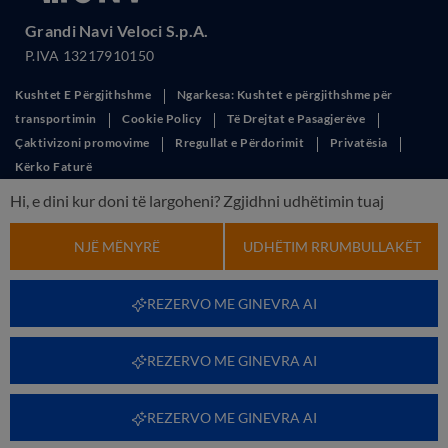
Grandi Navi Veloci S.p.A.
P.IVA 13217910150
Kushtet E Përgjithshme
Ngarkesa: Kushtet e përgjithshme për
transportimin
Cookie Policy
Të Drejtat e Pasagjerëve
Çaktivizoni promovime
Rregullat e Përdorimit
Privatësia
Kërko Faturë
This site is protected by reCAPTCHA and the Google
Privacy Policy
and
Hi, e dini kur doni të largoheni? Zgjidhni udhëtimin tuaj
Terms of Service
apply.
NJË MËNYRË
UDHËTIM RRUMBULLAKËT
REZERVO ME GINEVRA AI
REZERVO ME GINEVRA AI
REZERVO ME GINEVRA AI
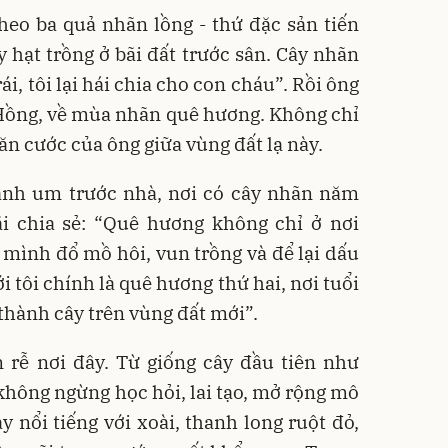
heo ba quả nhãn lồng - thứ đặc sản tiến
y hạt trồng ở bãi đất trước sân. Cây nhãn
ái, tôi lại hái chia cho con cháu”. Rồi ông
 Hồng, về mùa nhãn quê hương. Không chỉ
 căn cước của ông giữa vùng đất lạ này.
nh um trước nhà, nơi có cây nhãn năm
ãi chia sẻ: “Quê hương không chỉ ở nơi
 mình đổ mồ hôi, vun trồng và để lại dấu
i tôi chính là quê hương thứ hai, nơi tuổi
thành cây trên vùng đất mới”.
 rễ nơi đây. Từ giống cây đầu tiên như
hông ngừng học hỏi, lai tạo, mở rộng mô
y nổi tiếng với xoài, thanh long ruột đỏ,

◇ ◇ ◇ ◇ ◇

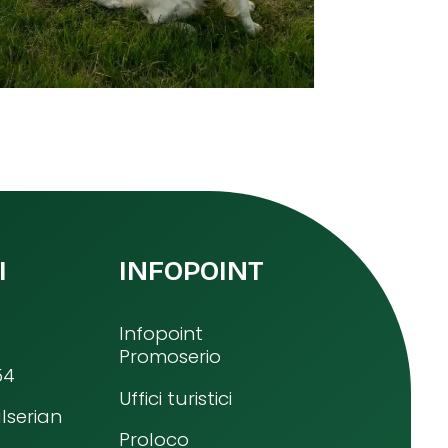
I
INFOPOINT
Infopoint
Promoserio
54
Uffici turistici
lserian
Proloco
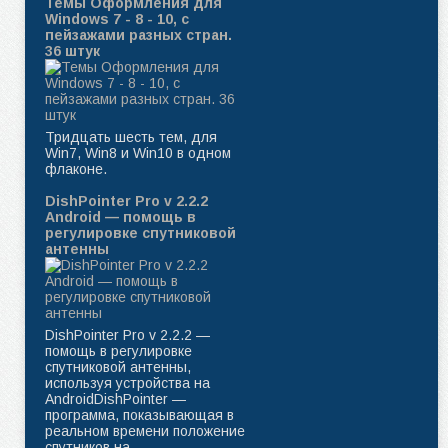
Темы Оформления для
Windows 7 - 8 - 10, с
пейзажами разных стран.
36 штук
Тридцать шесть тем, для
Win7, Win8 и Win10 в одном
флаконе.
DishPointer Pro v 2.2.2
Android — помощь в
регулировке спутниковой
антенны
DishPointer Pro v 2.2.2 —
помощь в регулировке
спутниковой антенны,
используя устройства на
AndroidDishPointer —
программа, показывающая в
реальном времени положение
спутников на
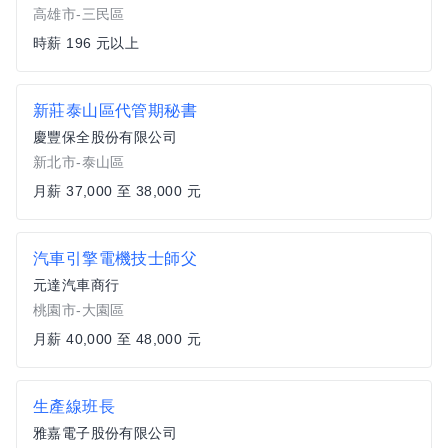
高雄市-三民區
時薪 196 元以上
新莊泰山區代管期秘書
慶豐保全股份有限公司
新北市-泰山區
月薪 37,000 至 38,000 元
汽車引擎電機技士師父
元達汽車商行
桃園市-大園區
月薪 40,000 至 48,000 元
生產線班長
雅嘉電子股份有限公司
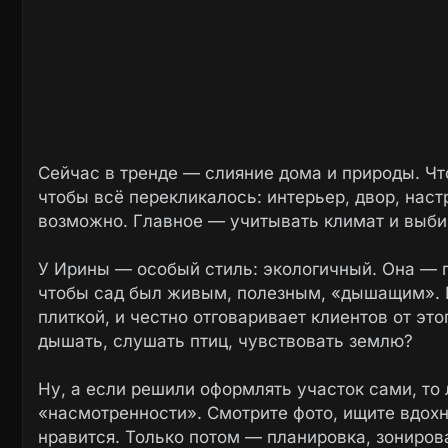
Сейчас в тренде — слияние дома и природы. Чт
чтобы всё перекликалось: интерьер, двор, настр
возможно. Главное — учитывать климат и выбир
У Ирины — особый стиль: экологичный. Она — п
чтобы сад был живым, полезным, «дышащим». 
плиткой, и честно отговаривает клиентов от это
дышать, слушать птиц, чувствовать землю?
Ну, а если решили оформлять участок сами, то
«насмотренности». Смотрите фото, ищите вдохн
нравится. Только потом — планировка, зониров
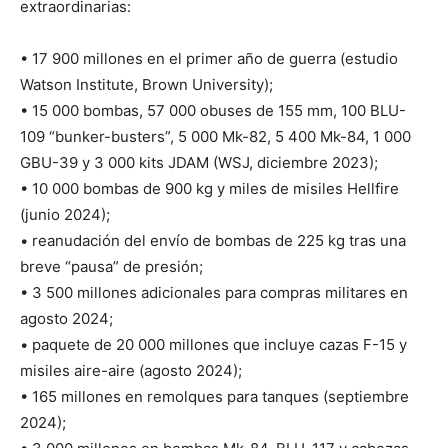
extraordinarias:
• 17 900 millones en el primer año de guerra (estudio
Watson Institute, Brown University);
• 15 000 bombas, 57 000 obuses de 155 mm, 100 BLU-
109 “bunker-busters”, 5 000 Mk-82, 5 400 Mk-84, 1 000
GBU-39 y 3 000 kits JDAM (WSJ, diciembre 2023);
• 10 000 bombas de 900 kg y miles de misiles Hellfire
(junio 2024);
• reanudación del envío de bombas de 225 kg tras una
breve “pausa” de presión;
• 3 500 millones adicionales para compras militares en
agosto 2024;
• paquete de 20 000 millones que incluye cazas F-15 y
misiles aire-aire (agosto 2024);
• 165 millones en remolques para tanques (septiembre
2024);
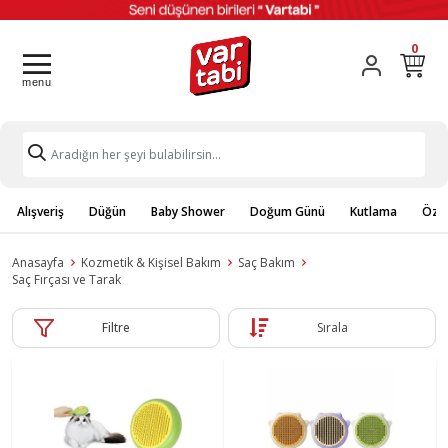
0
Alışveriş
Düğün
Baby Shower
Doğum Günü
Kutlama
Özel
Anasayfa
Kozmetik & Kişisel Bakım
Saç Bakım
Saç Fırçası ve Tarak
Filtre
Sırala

◇ ◇ ◇ ◇ ◇

Your objective → Show all lines in the preceding material that have "nhãn" in them.

Problem solution →
heo ba quả nhãn lồng - thứ đặc sản tiến
y hạt trồng ở bãi đất trước sân. Cây nhãn
 Hồng, về mùa nhãn quê hương. Không chỉ
nh um trước nhà, nơi có cây nhãn năm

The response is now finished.